Task item
Copy the listing verbatim, excluding any images found in it.

Data to use
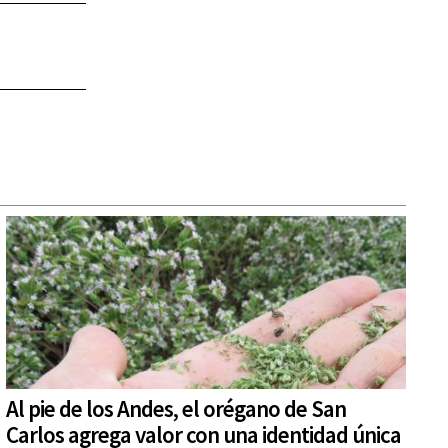
Al pie de los Andes, el orégano de San
Carlos agrega valor con una identidad única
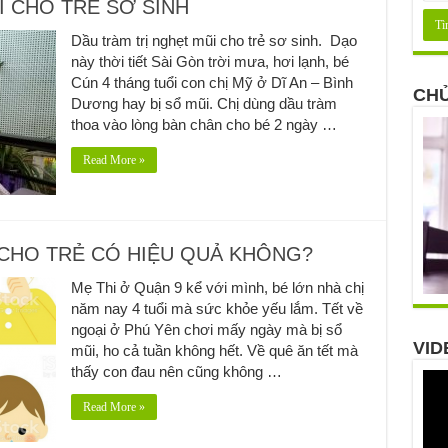
I CHO TRẺ SƠ SINH
Dầu tràm trị nghẹt mũi cho trẻ sơ sinh. Dạo
này thời tiết Sài Gòn trời mưa, hơi lạnh, bé
Cún 4 tháng tuổi con chị Mỹ ở Dĩ An – Bình
CHỦ
Dương hay bị sổ mũi. Chị dùng dầu tràm
thoa vào lòng bàn chân cho bé 2 ngày …
Read More »
CHO TRẺ CÓ HIỆU QUẢ KHÔNG?
Mẹ Thi ở Quận 9 kể với mình, bé lớn nhà chị
năm nay 4 tuổi mà sức khỏe yếu lắm. Tết về
ngoại ở Phú Yên chơi mấy ngày mà bị sổ
VID
mũi, ho cả tuần không hết. Về quê ăn tết mà
thấy con đau nên cũng không …
Read More »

Answer area
Al pie de los Andes, el orégano de San
Carlos agrega valor con una identidad única
I CHO TRẺ SƠ SINH
Dầu tràm trị nghẹt mũi cho trẻ sơ sinh. Dạo
này thời tiết Sài Gòn trời mưa, hơi lạnh, bé
Cún 4 tháng tuổi con chị Mỹ ở Dĩ An – Bình
CHỦ
Dương hay bị sổ mũi. Chị dùng dầu tràm
thoa vào lòng bàn chân cho bé 2 ngày …
Read More »
CHO TRẺ CÓ HIỆU QUẢ KHÔNG?
Mẹ Thi ở Quận 9 kể với mình, bé lớn nhà chị
năm nay 4 tuổi mà sức khỏe yếu lắm. Tết về
ngoại ở Phú Yên chơi mấy ngày mà bị sổ
VID
mũi, ho cả tuần không hết. Về quê ăn tết mà
thấy con đau nên cũng không …
Read More »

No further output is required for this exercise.